Moulin Rouge (15)

Review by Ethan Shaw

DVD FEATURES: HBO Making of featurette; features on music, design, script and choreography, including a wealth of interview, rehearsal and archive materials; commentary from director Baz Luhrmann, cinematographer Don McAlpine and production designer Catherine Martin, writer's commentary with Craig Pearce, and Behind The Red Curtain Feature

IT'S ruffles, can-can girls and leg-garters at the ready as Australian wunderkind Baz Luhrmann blazes back on the big screen with a heady tale of love, lust and boozy bordellos. Shifting from William Shakespeare's Romeo & Juliet to an 1899 Paris knocking-shop in one foul swoop may seem ambitious, but Luhrmann not only dispels the notion he's a one-hit-wonder, but also proves that finding the perfect foil to fittingly express one's talent takes time, effort and the ability to learn from mistakes and improve on successes.

Being a bit of a Bard purist, I for one was not wholly appreciative of his efforts in channelling such a great work through the lips of Leonardo Di Caprio by way of trashy mise-en-scene and zippy MTV-style direction.

True, it was innovative and his talent unquestionable; but still there was a feeling among many that such a fresh and impudent style may be better employed elsewhere. And how right that has been proved.

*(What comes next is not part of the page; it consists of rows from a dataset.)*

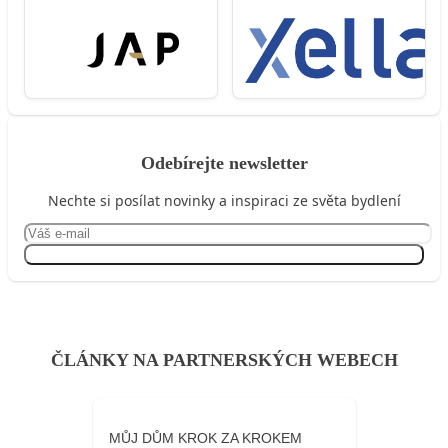
Odebírejte newsletter
Nechte si posílat novinky a inspiraci ze světa bydlení
Přihlásit se
ČLÁNKY NA PARTNERSKÝCH WEBECH
MŮJ DŮM KROK ZA KROKEM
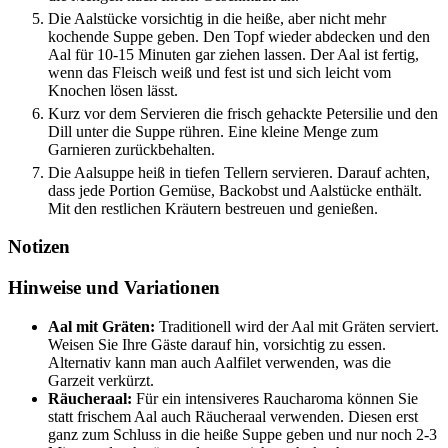
Die Aalstücke vorsichtig in die heiße, aber nicht mehr
kochende Suppe geben. Den Topf wieder abdecken und den
Aal für 10-15 Minuten gar ziehen lassen. Der Aal ist fertig,
wenn das Fleisch weiß und fest ist und sich leicht vom
Knochen lösen lässt.
Kurz vor dem Servieren die frisch gehackte Petersilie und den
Dill unter die Suppe rühren. Eine kleine Menge zum
Garnieren zurückbehalten.
Die Aalsuppe heiß in tiefen Tellern servieren. Darauf achten,
dass jede Portion Gemüse, Backobst und Aalstücke enthält.
Mit den restlichen Kräutern bestreuen und genießen.
Notizen
Hinweise und Variationen
Aal mit Gräten:
Traditionell wird der Aal mit Gräten serviert.
Weisen Sie Ihre Gäste darauf hin, vorsichtig zu essen.
Alternativ kann man auch Aalfilet verwenden, was die
Garzeit verkürzt.
Räucheraal:
Für ein intensiveres Raucharoma können Sie
statt frischem Aal auch Räucheraal verwenden. Diesen erst
ganz zum Schluss in die heiße Suppe geben und nur noch 2-3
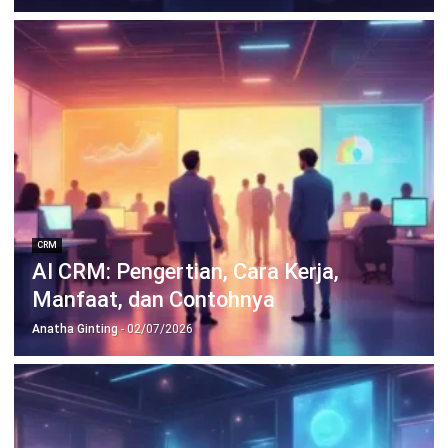
Wawasan Bisnis
Pelajari Lebih Lanjut Tentang Software untuk
Bisnis
Temukan Software Terbaik untuk Bisnis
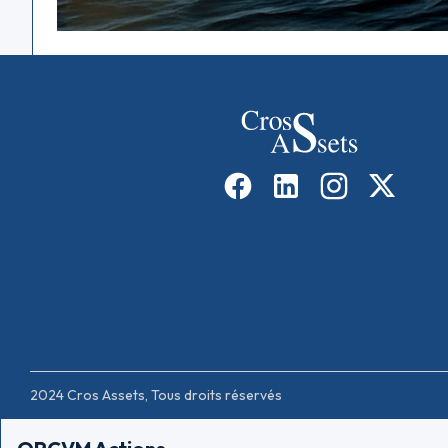
2024 Cros Assets, Tous droits réservés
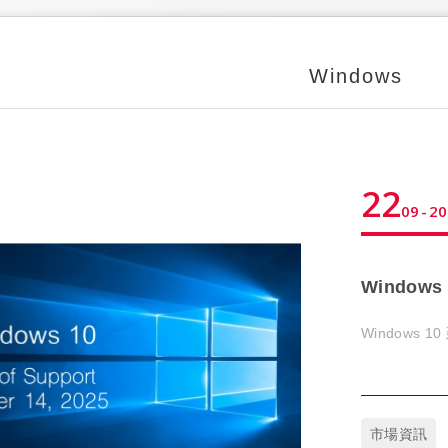
Windows
22
09
20
Window
Windows 
市場資訊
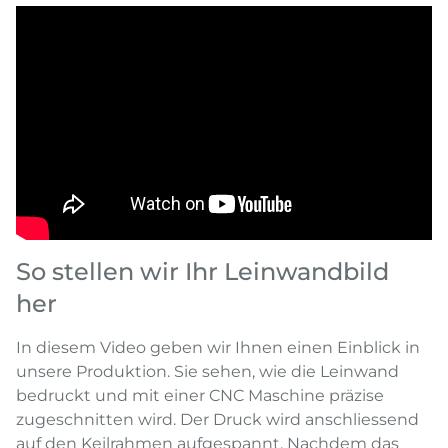
So stellen wir Ihr Leinwandbild
her
In diesem Video geben wir Ihnen einen Einblick in
unsere Produktion. Sie sehen, wie die Leinwand
bedruckt und mit einer CNC Maschine präzise
zugeschnitten wird. Der Druck wird anschliessend
auf den Keilrahmen aufgespannt. Nachdem das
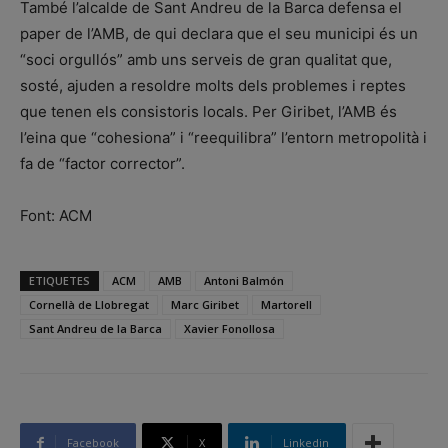
També l’alcalde de Sant Andreu de la Barca defensa el
paper de l’AMB, de qui declara que el seu municipi és un
“soci orgullós” amb uns serveis de gran qualitat que,
sosté, ajuden a resoldre molts dels problemes i reptes
que tenen els consistoris locals. Per Giribet, l’AMB és
l’eina que “cohesiona” i “reequilibra” l’entorn metropolità i
fa de “factor corrector”.
Font: ACM
ETIQUETES
ACM
AMB
Antoni Balmón
Cornellà de Llobregat
Marc Giribet
Martorell
Sant Andreu de la Barca
Xavier Fonollosa
Facebook
X
Linkedin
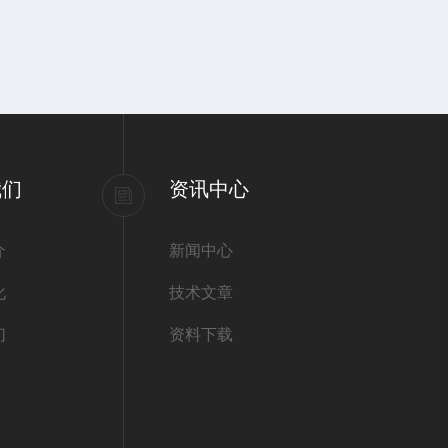
我们
资讯中心
介
新闻中心
化
技术文章
们
资料下载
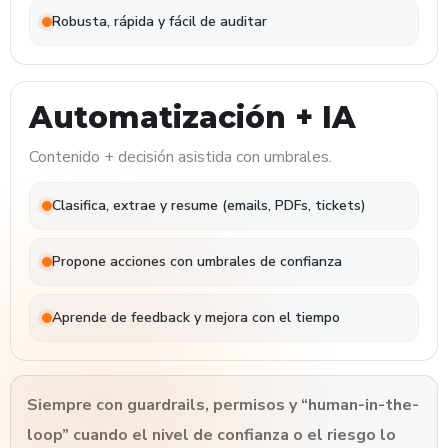
Robusta, rápida y fácil de auditar
Automatización + IA
Contenido + decisión asistida con umbrales.
Clasifica, extrae y resume (emails, PDFs, tickets)
Propone acciones con umbrales de confianza
Aprende de feedback y mejora con el tiempo
Siempre con guardrails, permisos y “human-in-the-
loop” cuando el nivel de confianza o el riesgo lo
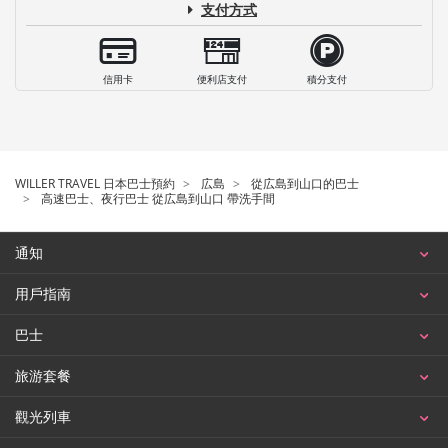
支付方式
信用卡
便利店支付
積分支付
WILLER TRAVEL 日本巴士預約
広島
從広島到山口的巴士
高速巴士、夜行巴士 從広島到山口 帶洗手間
通知
用戶指南
巴士
旅游套餐
觀光列車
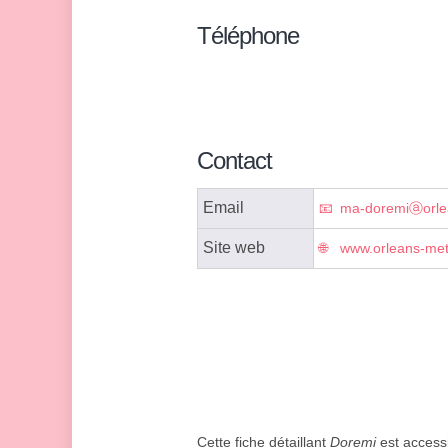
Téléphone
Contact
Email
ma-doremiⓐorlea
Site web
www.orleans-metr
Cette fiche détaillant
Doremi
est accessi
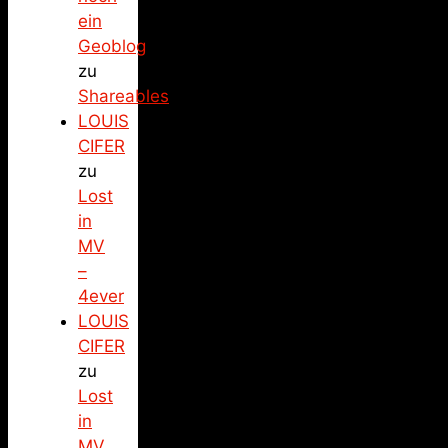
ein
Geoblog
zu
Shareables
LOUIS
CIFER
zu
Lost
in
MV
–
4ever
LOUIS
CIFER
zu
Lost
in
MV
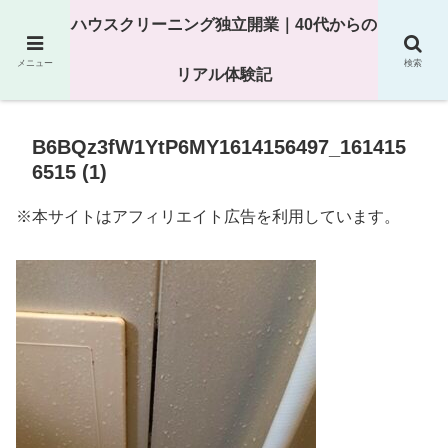
25年以上の現場経験をもとにハウスクリーニング独立の現実
ハウスクリーニング独立開業｜40代からの
を解説
メニュー
検索
リアル体験記
B6BQz3fW1YtP6MY1614156497_161415
6515 (1)
※本サイトはアフィリエイト広告を利用しています。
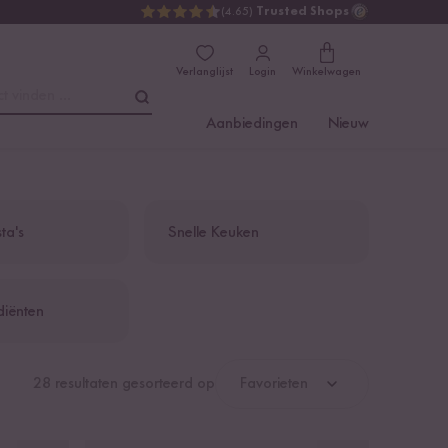
(4.65)
Trusted Shops
Verlanglijst
Login
Winkelwagen
t vinden ...
Aanbiedingen
Nieuw
ta's
Snelle Keuken
diënten
28 resultaten gesorteerd op
Favorieten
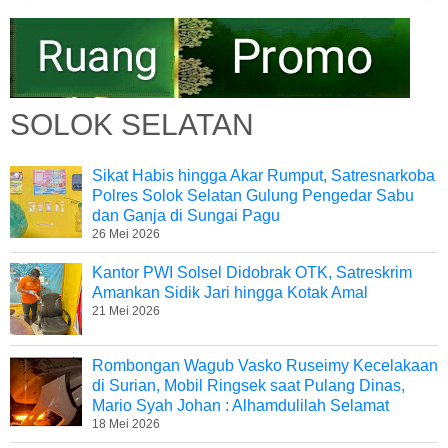
SOLOK SELATAN
Sikat Habis hingga Akar Rumput, Satresnarkoba
Polres Solok Selatan Gulung Pengedar Sabu
dan Ganja di Sungai Pagu
26 Mei 2026
Kantor PWI Solsel Didobrak OTK, Satreskrim
Amankan Sidik Jari hingga Kotak Amal
21 Mei 2026
Rombongan Wagub Vasko Ruseimy Kecelakaan
di Surian, Mobil Ringsek saat Pulang Dinas,
Mario Syah Johan : Alhamdulilah Selamat
18 Mei 2026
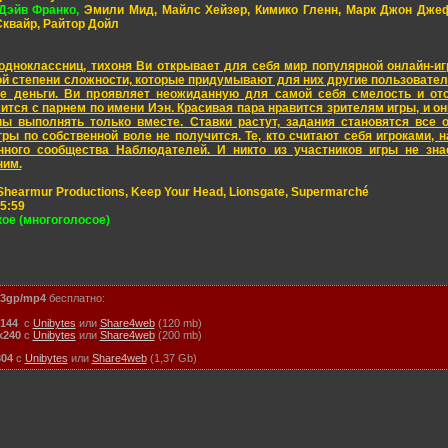
Дэйв Франко,
Эмили Мид, Майлс Хейзер, Кимико Гленн, Марк Джон Дже
Сквайр, Райтор Дойл
дноклассниц, тихоня Ви открывает для себя мир популярной онлайн-иг
й степени сложности, которые придумывают для них другие пользователи
е деньги. Ви проявляет неожиданную для самой себя смелость и отс
ится с парнем по имени Иэн. Красивая пара нравится зрителям игры, и о
ы выполнять только вместе. Ставки растут, задания становятся все о
гры по собственной воле не получится. Те, кто считают себя игроками,
нного сообщества Наблюдателей. И никто из участников игры не знае
ним.
 Shearmur Productions, Keep Your Head, Lionsgate, Supermarché
5:59
ое (многоголосое)
3gp/mp4
бесплатно:
144
с
Unibytes
или
Share4web
(120 mb)
x240
с
Unibytes
или
Share4web
(200 mb)
304
с
Unibytes
или
Share4web
(1,37 Gb)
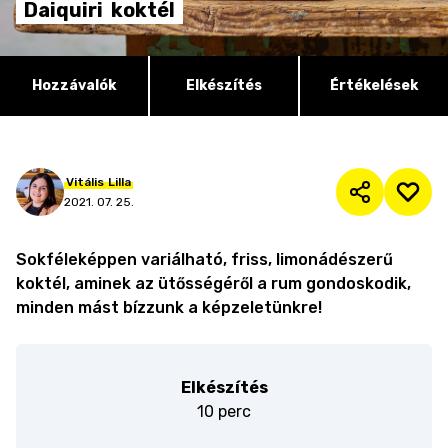
Daiquiri
koktél
Hozzávalók
Elkészítés
Értékelések
Vitális
Lilla
2021. 07. 25.
Sokféleképpen variálható, friss, limonádészerű
koktél, aminek az ütősségéről a rum gondoskodik,
minden mást bízzunk a képzeletünkre!
Elkészítés
10 perc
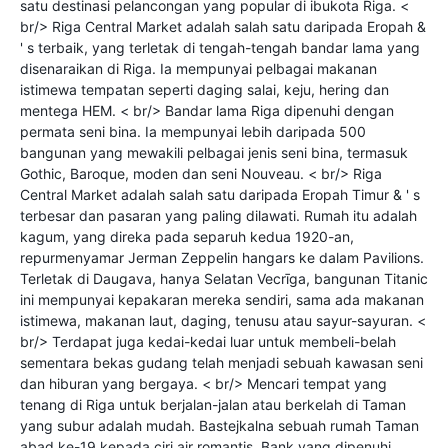
satu destinasi pelancongan yang popular di ibukota Riga. <
br/> Riga Central Market adalah salah satu daripada Eropah &
' s terbaik, yang terletak di tengah-tengah bandar lama yang
disenaraikan di Riga. Ia mempunyai pelbagai makanan
istimewa tempatan seperti daging salai, keju, hering dan
mentega HEM. < br/> Bandar lama Riga dipenuhi dengan
permata seni bina. Ia mempunyai lebih daripada 500
bangunan yang mewakili pelbagai jenis seni bina, termasuk
Gothic, Baroque, moden dan seni Nouveau. < br/> Riga
Central Market adalah salah satu daripada Eropah Timur & ' s
terbesar dan pasaran yang paling dilawati. Rumah itu adalah
kagum, yang direka pada separuh kedua 1920-an,
repurmenyamar Jerman Zeppelin hangars ke dalam Pavilions.
Terletak di Daugava, hanya Selatan Vecrīga, bangunan Titanic
ini mempunyai kepakaran mereka sendiri, sama ada makanan
istimewa, makanan laut, daging, tenusu atau sayur-sayuran. <
br/> Terdapat juga kedai-kedai luar untuk membeli-belah
sementara bekas gudang telah menjadi sebuah kawasan seni
dan hiburan yang bergaya. < br/> Mencari tempat yang
tenang di Riga untuk berjalan-jalan atau berkelah di Taman
yang subur adalah mudah. Bastejkalna sebuah rumah Taman
abad ke-19 kepada ciri air romantis, Bank yang dipenuhi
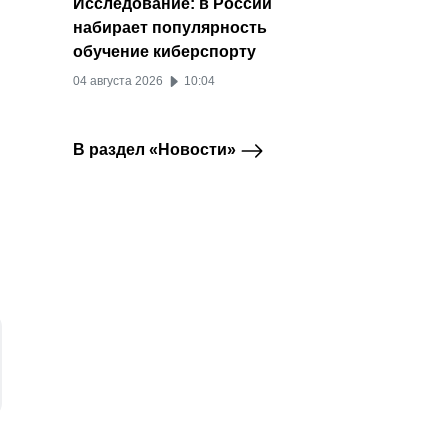
Исследование: в России
набирает популярность
обучение киберспорту
04 августа 2026
10:04
.
В раздел «Новости»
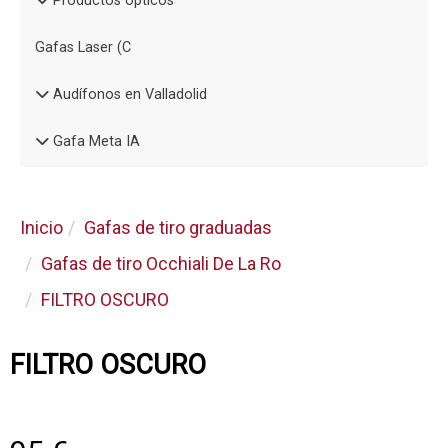
Productos ópticos
Gafas Laser (C
Audífonos en Valladolid
Gafa Meta IA
Inicio
Gafas de tiro graduadas
Gafas de tiro Occhiali De La Ro
FILTRO OSCURO
FILTRO OSCURO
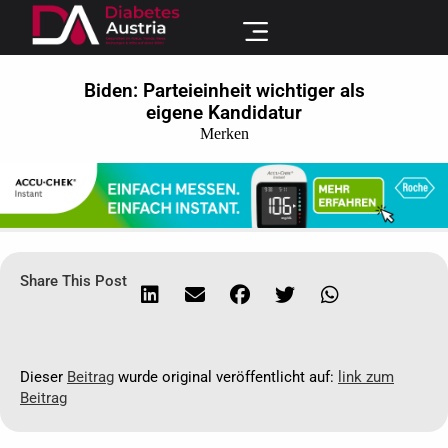
Biden: Parteieinheit wichtiger als
eigene Kandidatur
Merken
Share This Post
Dieser
Beitrag
wurde original veröffentlicht auf:
link zum
Beitrag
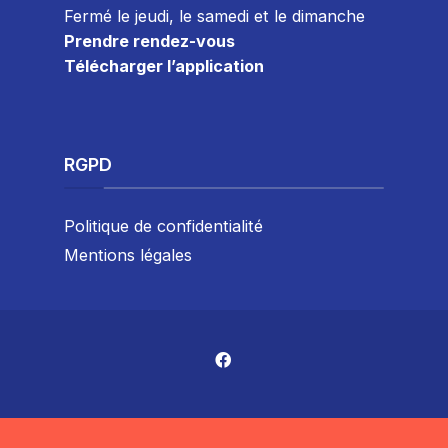
Fermé le jeudi, le samedi et le dimanche
Prendre rendez-vous
Télécharger l’application
RGPD
Politique de confidentialité
Mentions légales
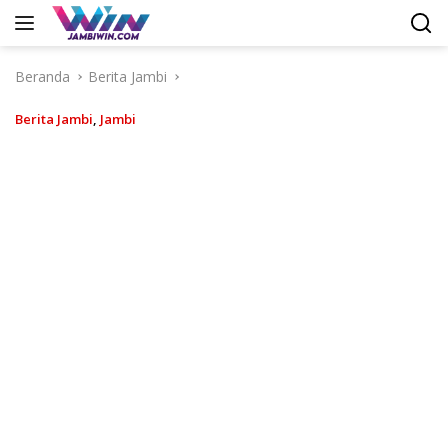
Langsung
ke
konten
Beranda
Berita Jambi
Berita Jambi
,
Jambi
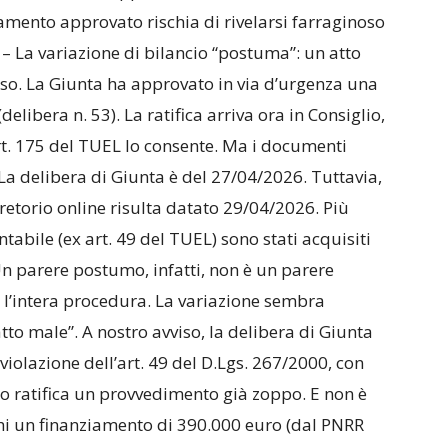
amento approvato rischia di rivelarsi farraginoso
 – La variazione di bilancio “postuma”: un atto
oso. La Giunta ha approvato in via d’urgenza una
delibera n. 53). La ratifica arriva ora in Consiglio,
’art. 175 del TUEL lo consente. Ma i documenti
 La delibera di Giunta è del 27/04/2026. Tuttavia,
 pretorio online risulta datato 29/04/2026. Più
ontabile (ex art. 49 del TUEL) sono stati acquisiti
Un parere postumo, infatti, non è un parere
a l’intera procedura. La variazione sembra
atto male”. A nostro avviso, la delibera di Giunta
 violazione dell’art. 49 del D.Lgs. 267/2000, con
lio ratifica un provvedimento già zoppo. E non è
cchi un finanziamento di 390.000 euro (dal PNRR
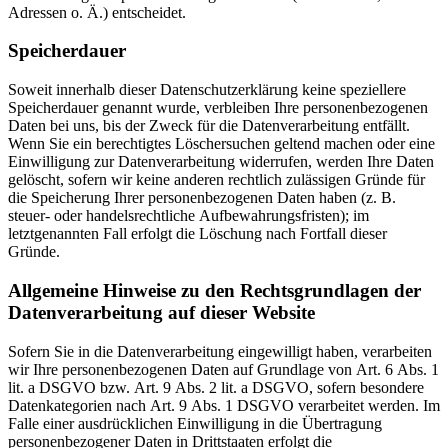
Adressen o. Ä.) entscheidet.
Speicherdauer
Soweit innerhalb dieser Datenschutzerklärung keine speziellere
Speicherdauer genannt wurde, verbleiben Ihre personenbezogenen
Daten bei uns, bis der Zweck für die Datenverarbeitung entfällt.
Wenn Sie ein berechtigtes Löschersuchen geltend machen oder eine
Einwilligung zur Datenverarbeitung widerrufen, werden Ihre Daten
gelöscht, sofern wir keine anderen rechtlich zulässigen Gründe für
die Speicherung Ihrer personenbezogenen Daten haben (z. B.
steuer- oder handelsrechtliche Aufbewahrungsfristen); im
letztgenannten Fall erfolgt die Löschung nach Fortfall dieser
Gründe.
Allgemeine Hinweise zu den Rechtsgrundlagen der
Datenverarbeitung auf dieser Website
Sofern Sie in die Datenverarbeitung eingewilligt haben, verarbeiten
wir Ihre personenbezogenen Daten auf Grundlage von Art. 6 Abs. 1
lit. a DSGVO bzw. Art. 9 Abs. 2 lit. a DSGVO, sofern besondere
Datenkategorien nach Art. 9 Abs. 1 DSGVO verarbeitet werden. Im
Falle einer ausdrücklichen Einwilligung in die Übertragung
personenbezogener Daten in Drittstaaten erfolgt die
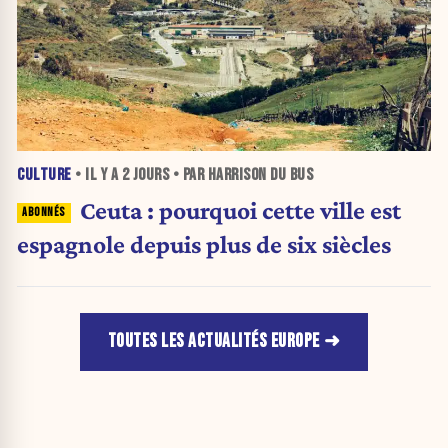
CULTURE
• IL Y A
2 JOURS
• PAR HARRISON DU BUS
Ceuta : pourquoi cette ville est
espagnole depuis plus de six siècles
TOUTES LES ACTUALITÉS EUROPE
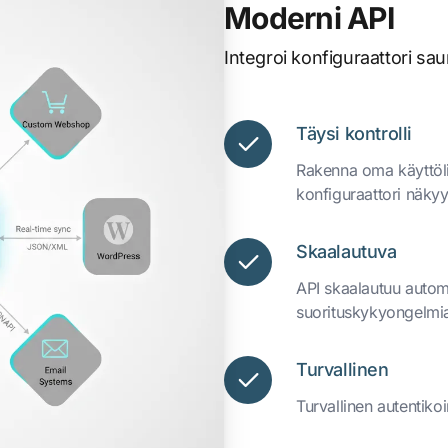
Moderni API
Integroi konfiguraattori s
Täysi kontrolli
Rakenna oma käyttölii
konfiguraattori näkyy 
Skaalautuva
API skaalautuu automa
suorituskykyongelmi
Turvallinen
Turvallinen autentiko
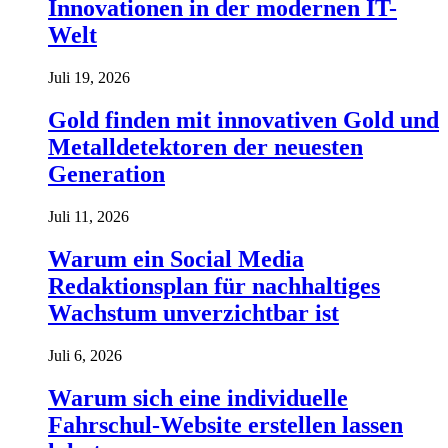
Innovationen in der modernen IT-
Welt
Juli 19, 2026
Gold finden mit innovativen Gold und
Metalldetektoren der neuesten
Generation
Juli 11, 2026
Warum ein Social Media
Redaktionsplan für nachhaltiges
Wachstum unverzichtbar ist
Juli 6, 2026
Warum sich eine individuelle
Fahrschul-Website erstellen lassen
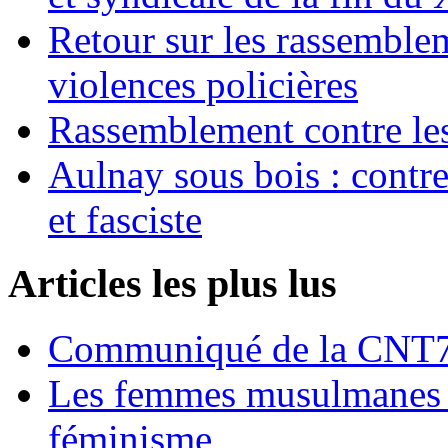
Retour sur les rassemble
violences policières
Rassemblement contre les
Aulnay sous bois : contre l
et fasciste
Articles les plus lus
Communiqué de la CNT72
Les femmes musulmanes s
féminisme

Freed from the shackles of such a restrictive work as Romeo & Juliet, Luhrmann allows himself to run unbridled and creates a fantastical world populated by spectacular dancing girls and drunken hedonism in which to weave his tale of intrigue, love, deceit and betrayal.

Set at the turn of the century, the action revolves around the Moulin Rouge, a positively vibrating melting pot of a dancing hall run by Jim Broadbent's manipulative Zidler, where all and sundry gather to let loose. Into the netherworld tumbles Ewan McGregor's penniless writer Christian who falls in with a bunch of struggling actors and is inspired (by The Sound of Music of all things) to write a musical.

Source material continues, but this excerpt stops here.